USDA predicts agricultural exports will fall $6.3B this year amid trade disputes

An Indiana farmer prepares his field for planting as agricultural exports are falling by the billions of dollars due in large part to America's various trade disputes with China and Mexico. Photo by Jessie Higgins/UPI

EVANSVILLE, Ind., June 1 (UPI) — America’s agricultural exports this year are predicted to fall some $6.3 billion from last year, according to a new report by the U.S. Department of Agriculture.

Most of that decline is in soybeans, corn, wheat and pork — the commodities most impacted by the United States’ various trade conflicts with China and Mexico.
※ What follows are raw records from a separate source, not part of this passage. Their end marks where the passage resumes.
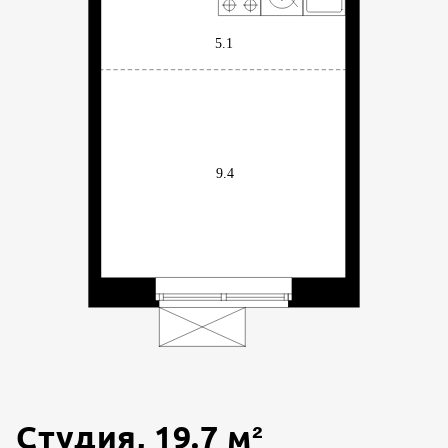
Студия
,
19.7
м²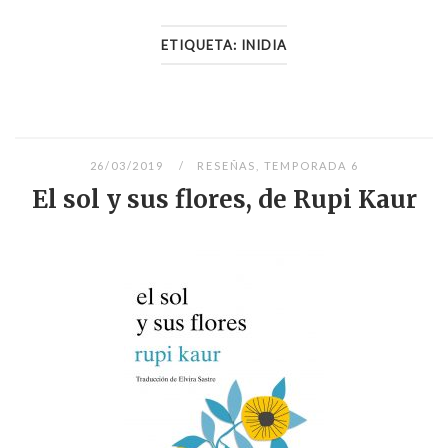
ETIQUETA:
INIDIA
26/03/2019
RESEÑAS
,
TEMPORADA 6
El sol y sus flores, de Rupi Kaur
The USDA released its report Thursday, the same day President Donald Trump threatened to impose a new 5 percent tariff on all Mexican imports, re-igniting fears among the agricultural community of another escalating tit-for-tat tariff dispute that would further reduce agricultural exports.

“American pork producers cannot afford retaliatory tariffs from its largest export market, tariffs which Mexico will surely implement,” David Herring, president of the National Pork Producers Council, said Friday in a statement. “Over the last year, trade disputes with Mexico and China have cost hard-working U.S. pork producers and their families approximately $2.5 billion.”

The pork council was one of many farm groups up in arms over the president’s threat. By Friday afternoon, groups across the country had come out with strongly worded statements urging Trump not to impose tariffs.

“With the loss of China, our largest trading partner, Iowa farmers continue to bear the brunt of tariff-initiated trade reform,” the Iowa Soybean Association’s statement said. “The last thing farmers need right now is a secondary dispute that once again rests on the backs of rural Americans. Mexico is now Iowa’s top trading partner.”

Also on Friday, China’s latest round of retaliatory tariffs on $60 billion of American exports went into effect — further prolonging that tariff standoff.

“Trade — particularly exports — is critical to American agriculture,” said Michael Nepveux, an economist with the American Farm Bureau Federation. “About a quarter of U.S. farm products by value are exported.”